In light of the results and interpretations presented in this study, several key areas for quality improvement in UGI endoscopy services can be identified. First and foremost, addressing the issue of equipment failures, which accounted for the majority of service interruptions, is paramount. Developing a proactive equipment maintenance team and implementing rapid-response algorithms for repairs are essential steps in ensuring continuous and reliable service. This may involve regular equipment assessments, predictive maintenance models, and investment in updated technology to minimize downtime. A research project conducted in the UK involved the application of Cognitive-Task Analysis (CTA) and Time-Motion Study (TMS) methodologies across three endoscopy units. The primary objective was to comprehensively map out the various conventional tasks associated with endoscopy procedures when unexpected disruptions occur. Ultimately, the study culminated in the development and proposal of a digital reporting tool designed to enhance the efficiency of endoscopy processes [4].
Another critical concern was the profound impact of the COVID-19 pandemic. This global health crisis had a significant and far-reaching effect on our operations. The majority of elective procedures, including diagnostic endoscopic services, had to be either cancelled or rescheduled. Many emergency procedures also faced delays. Our institute's endoscopy service was similarly affected by these disruptions. A multicentre survey conducted in Egypt disclosed that 34.8% of the 39 centres surveyed experienced a shortage of staff. This staffing deficiency was identified as a significant obstacle to resuming services by 86.4% of the centres according to per-protocol analysis [5]. Similarly, a questionnaire-based study conducted in the UK surveyed 97 endoscopic specialists and found that 20% of these services were not provided during the COVID-19 pandemic [6].
Another significant concern revolved around the interruption of endoscopy service training, which was severely impeded. An international survey encompassing 770 trainees from 63 different countries revealed that 93.8% of participants experienced a reduction in their endoscopy case volume. Additionally, a substantial 71.9% of participants expressed concerns that the COVID-19 pandemic might extend the duration of their training. This challenging situation led to anxiety in 52.4% of respondents and burnout in 18.8% [7]. Furthermore, as trainees increasingly contribute to performing UGI endoscopy procedures, maintaining high standards of training and supervision is crucial. Institutions should establish structured training programs with defined competencies, regular evaluations, and mentorship to ensure that trainees achieve proficiency in a safe and effective manner.

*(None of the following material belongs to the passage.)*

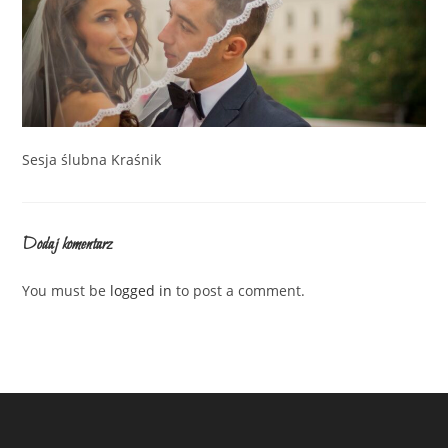
Sesja ślubna Kraśnik
Dodaj komentarz
You must be
logged in
to post a comment.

In response to the exponential rise in COVID-19 cases across Italy, Spain, and other parts of Europe, and the anticipated surge in cases in the US, the American College of Surgeons called for the minimization, postponement, or cancellation of elective surgeries, endoscopies, and other invasive procedures until the peak of COVID-19 transmission had passed [8]. Additionally, they recommended limiting the use of ICU beds and ensuring the use of maximum personal protective equipment (PPE). The US Surgeon General also advised hospitals to delay elective surgeries.
On March 15, 2020, the American Association for the Study of Liver Diseases, the American College of Gastroenterology, the American Gastroenterological Association, and the American Society of Gastrointestinal Endoscopy (ASGE) issued a joint statement addressing the evolving COVID-19 situation [9]. In this message, the societies urged gastrointestinal physicians to reschedule elective, non-urgent endoscopic procedures, and further recommended classifying procedures into "non-urgent/postpone" and "non-urgent/perform" based on necessity.

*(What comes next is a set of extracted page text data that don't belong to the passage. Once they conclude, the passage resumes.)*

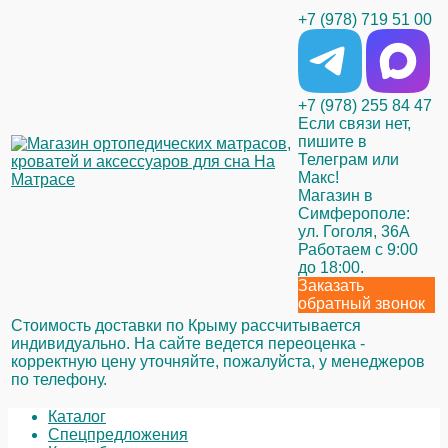
+7 (978) 719 51 00
+7 (978) 255 84 47
Если связи нет,
пишите в
Телеграм или
Макс!
Магазин в
Симферополе:
ул. Гоголя, 36А
Работаем с 9:00
до 18:00.
Заказать
обратный звонок
Стоимость доставки по Крыму рассчитывается
индивидуально. На сайте ведется переоценка -
корректную цену уточняйте, пожалуйста, у менеджеров
по телефону.
Каталог
Спецпредложения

The European Society of Gastrointestinal Endoscopy (ESGE) also released a position statement regarding the risk of transmission among healthcare professionals in endoscopy units [10]. According to the ESGE, patients should be risk stratified based on their symptoms, travel history, and contact with known COVID-19 patients [11]. Furthermore, PPE usage should be tailored to the patient's risk level, with high-risk individuals requiring two pairs of gloves, respiratory masks, and other protective equipment. ESGE also recommended contacting patients at least 24 hours prior to the procedure and implementing post-procedure risk management by checking in with patients 1-2 weeks after the procedure to monitor for any symptoms.

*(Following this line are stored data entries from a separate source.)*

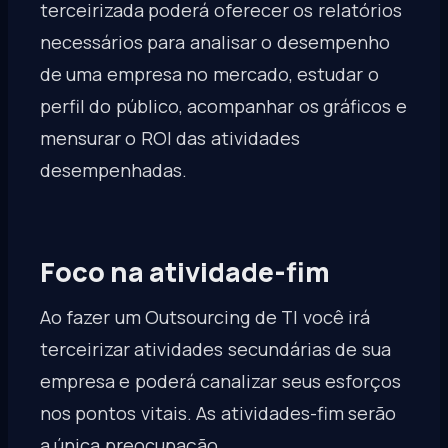
terceirizada poderá oferecer os relatórios
necessários para analisar o desempenho
de uma empresa no mercado, estudar o
perfil do público, acompanhar os gráficos e
mensurar o ROI das atividades
desempenhadas.
Foco na atividade-fim
Ao fazer um Outsourcing de TI você irá
terceirizar atividades secundárias de sua
empresa e poderá canalizar seus esforços
nos pontos vitais. As atividades-fim serão
a única preocupação.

In April 2020, national and international societies issued guidance documents on the prioritization of procedures [10,12-14]. These recommendations share similarities in their guidance for urgent and emergent cases, aligning with our triage criteria. Cases falling outside these criteria were evaluated on a case-by-case basis. For instance, elective variceal eradication procedures were performed in patients with recent bleeding to prevent rebleeding episodes, and endoscopic lesion resections (endoscopic mucosal resection (EMR) or endoscopic submucosal dissection (ESD)) were carried out in high-risk patients. Each case of dysphagia was carefully assessed before the procedure, particularly when associated with alarm features. Additionally, some instances of acute gastrointestinal bleeding occurred in patients with a history of inflammatory bowel disease, often necessitating hospitalization due to severe disease activity. These cases were also managed in accordance with international recommendations [15].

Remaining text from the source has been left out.